You’re going from <origin> to <destination> on <date> at <time>. Is that right?

Yes

No

Yes, that’s correct

Yes it is

Yes, that’s right

No, that’s not correct

No, it’s not

No, that’s wrong

Yeah

["yes" by itself]

["no" by itself]

[a literal response]

[a second literal response]

[a third literal response]

[a fourth literal response]

[a fifth literal response]

[a sixth literal response]

[casual alternative]

In this particular example, it’s important to remember that the cities themselves may sometimes be identified in different ways. For example, Los Angeles may be called “Los Angeles”, or simply “L.A.” while New York may be identified as “New York”, “New York, New York”, “New York City”, or “NYC”.

It is not necessary to predict every response to your prompts or to cover every possible utterance that callers might make. You must balance the extent of your grammar’s coverage with other factors, such as speed and accuracy. The smaller the grammar is, the better its recognition speed and accuracy. If you try to cover too much, you’ll sacrifice performance.

For an initial release, it’s best to focus on the most plausible ways that people could respond to each prompt, and build those responses into your first grammar. Remember that if the first response is out-of-grammar, you can use secondary prompts in the voice application to give callers a better idea of how to answer (see Errors and reprompts). If necessary, you can expand your grammar later based on actual results from your pilot testing of the application.

Synonyms

There are usually many different ways to answer a given question. Even for a simple yes/no question, callers will likely answer with a wide range of responses: “yeah”, “yup”, “yessir”, “no way”, “correct”, “nope”, “wrong”, and others that may not immediately seem obvious.

Synonyms

As the example above shows, there may be many synonyms for even the simplest words. Callers may use such words interchangeably: in the phrase “Please send all calls to my home”, a caller could just as easily use “direct” or “transfer” in place of “send”, or “house” or “place” instead of “home”.

Acronyms

If there are acronyms commonly used in the subject of your application, callers may reply with the acronym, or they may use the full term instead.
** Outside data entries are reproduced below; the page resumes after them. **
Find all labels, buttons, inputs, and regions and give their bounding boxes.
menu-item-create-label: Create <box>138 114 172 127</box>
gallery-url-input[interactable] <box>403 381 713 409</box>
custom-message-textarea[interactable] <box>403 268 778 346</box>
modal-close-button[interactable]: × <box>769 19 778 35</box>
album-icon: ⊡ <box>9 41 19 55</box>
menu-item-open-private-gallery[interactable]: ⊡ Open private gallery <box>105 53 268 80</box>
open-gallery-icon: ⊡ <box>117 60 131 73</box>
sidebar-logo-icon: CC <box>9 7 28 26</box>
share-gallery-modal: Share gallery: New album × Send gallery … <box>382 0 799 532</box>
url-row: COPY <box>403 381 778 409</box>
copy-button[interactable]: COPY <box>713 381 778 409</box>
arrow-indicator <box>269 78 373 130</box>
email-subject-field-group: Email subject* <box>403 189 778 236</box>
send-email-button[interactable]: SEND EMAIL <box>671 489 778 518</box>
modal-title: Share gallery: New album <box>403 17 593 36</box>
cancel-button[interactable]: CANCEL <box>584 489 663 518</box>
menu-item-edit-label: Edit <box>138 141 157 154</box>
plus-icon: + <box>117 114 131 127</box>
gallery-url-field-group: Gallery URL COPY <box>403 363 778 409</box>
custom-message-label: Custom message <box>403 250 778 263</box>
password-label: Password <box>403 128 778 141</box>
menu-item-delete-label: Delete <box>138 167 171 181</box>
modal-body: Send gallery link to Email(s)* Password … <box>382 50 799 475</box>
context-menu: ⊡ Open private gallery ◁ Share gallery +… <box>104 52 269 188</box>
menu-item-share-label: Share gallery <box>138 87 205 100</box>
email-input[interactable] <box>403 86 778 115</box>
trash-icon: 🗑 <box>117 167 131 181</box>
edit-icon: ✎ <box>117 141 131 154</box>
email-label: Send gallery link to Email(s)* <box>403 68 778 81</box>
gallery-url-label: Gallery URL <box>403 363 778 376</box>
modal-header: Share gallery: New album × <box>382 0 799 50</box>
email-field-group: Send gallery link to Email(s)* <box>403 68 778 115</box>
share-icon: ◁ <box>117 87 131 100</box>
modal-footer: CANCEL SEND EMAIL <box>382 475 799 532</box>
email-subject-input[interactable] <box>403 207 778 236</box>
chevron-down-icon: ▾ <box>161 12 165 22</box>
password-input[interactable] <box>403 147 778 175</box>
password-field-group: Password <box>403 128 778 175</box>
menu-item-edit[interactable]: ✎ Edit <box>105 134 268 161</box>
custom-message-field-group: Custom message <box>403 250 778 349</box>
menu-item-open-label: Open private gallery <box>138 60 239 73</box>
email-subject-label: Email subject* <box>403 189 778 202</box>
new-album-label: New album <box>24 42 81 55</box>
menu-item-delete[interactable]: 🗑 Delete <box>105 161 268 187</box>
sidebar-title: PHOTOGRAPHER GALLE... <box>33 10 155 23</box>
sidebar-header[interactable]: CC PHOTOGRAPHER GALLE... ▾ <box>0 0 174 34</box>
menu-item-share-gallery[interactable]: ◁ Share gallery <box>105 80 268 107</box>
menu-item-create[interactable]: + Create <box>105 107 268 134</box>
For example, in a banking application that lets callers buy Canadian GICs (Guaranteed Investment Certificates), a caller may use either “GIC” or “Guaranteed Investment Certificate” to refer to them. In the flight reservation example, a caller might refer to Los Angeles as “L.A.” or to Kansas City as “K.C.” rather than use the city’s full name.

Extra words

While you may only be interested in one or two key words in a response, callers will probably use several. The instruction “transfer a thousand dollars from savings to checking” can be preceded by many different phrases: “I’d like to...” “Please...” “Can I”, and other such variations. Similarly, callers may end a sentence with “please”, “if you don’t mind”, and other such polite phrases.